Monday, Jan. 11, 1982

Children of War," the extraordinary chronicle that is our cover story this week, is a unique enterprise for TIME and perhaps for journalism. Never before have the thoughts and feelings of children growing up on the world's battlegrounds been the subject of such encompassing and penetrating exploration. Involved in the initial arrangements were TIME correspondents at bureaus in Great Britain, the Middle East and Southeast Asia. What their efforts made possible was a five-week, 25,000-mile odyssey by Senior Writer Roger Rosenblatt to regions of the world long tormented by war. What he returned with was an intensely personal account of how children view life when it might explode before their eyes at any moment. The project began when Rosenblatt saw a TV clip of a crying baby in a gutted, rubble-strewn street in the Middle East.

"It occurred to me that in many parts of the world there are children growing up who have known nothing but war," says Rosenblatt, the father of two boys, 15 and 3, and a girl, 12. "I wanted to find out what is on the minds of these children--what they believe in, what they respect, what games they play, whether they have any politics, and what the future might be in their hands."

The list of war zones was narrowed to five: Northern Ireland; Israel, including the occupied West Bank; Lebanon; Thailand, where survivors of Cambodia's years of terror have fled; and Hong Kong, refuge of thousands of boat people from Viet Nam. Rosenblatt spent a week in each area, meeting with scores of children. They talked.

He listened.
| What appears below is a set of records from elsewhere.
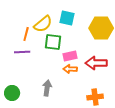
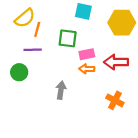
yellow semicircle: (43, 24) -> (25, 18), moved
green circle: (12, 93) -> (19, 72), moved
orange cross: (95, 97) -> (115, 100), turned 35

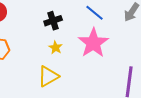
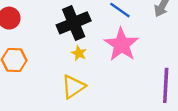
black cross: (53, 21) -> (74, 23), size x1.6

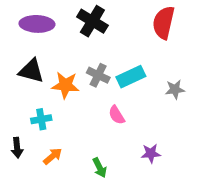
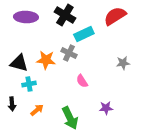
red semicircle: (164, 23) -> (115, 16), turned 45
black triangle: (31, 71) -> (19, 63), moved
cyan rectangle: (131, 77) -> (84, 34), moved
green arrow: (100, 168) -> (70, 118), size x1.6

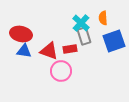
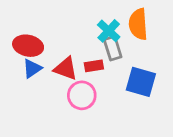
orange semicircle: (103, 18) -> (138, 24), size x1.6
blue square: (114, 41) -> (141, 82), moved, turned 35
blue triangle: (24, 51) -> (32, 68), turned -42

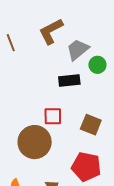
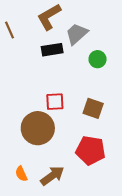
green circle: (97, 65) -> (98, 59), moved
black rectangle: (69, 80) -> (52, 50), moved

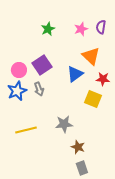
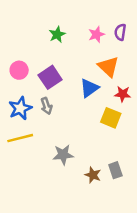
pink circle: (19, 70) -> (19, 70), moved
gray star: (64, 124) -> (63, 155), moved
yellow line: (26, 130) -> (20, 138), moved
gray rectangle: (82, 168) -> (115, 170), moved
Sometimes tears came with the words, sometimes the worst of horrors were related with cold dispatch. Indeed, the names of six of the children have been changed in this cover story--with good reason.

"When I set out, I had no idea what I would find," Rosenblatt recalls. What he found was at once simple and confounding: "That children persist and, miraculously, are still kids." Sums up Rosenblatt: "I feel more like a messenger than a writer." TIME'S readers will be grateful, however, that he has brought a writer's eye to a story that so truly measures the strength of the human spirit.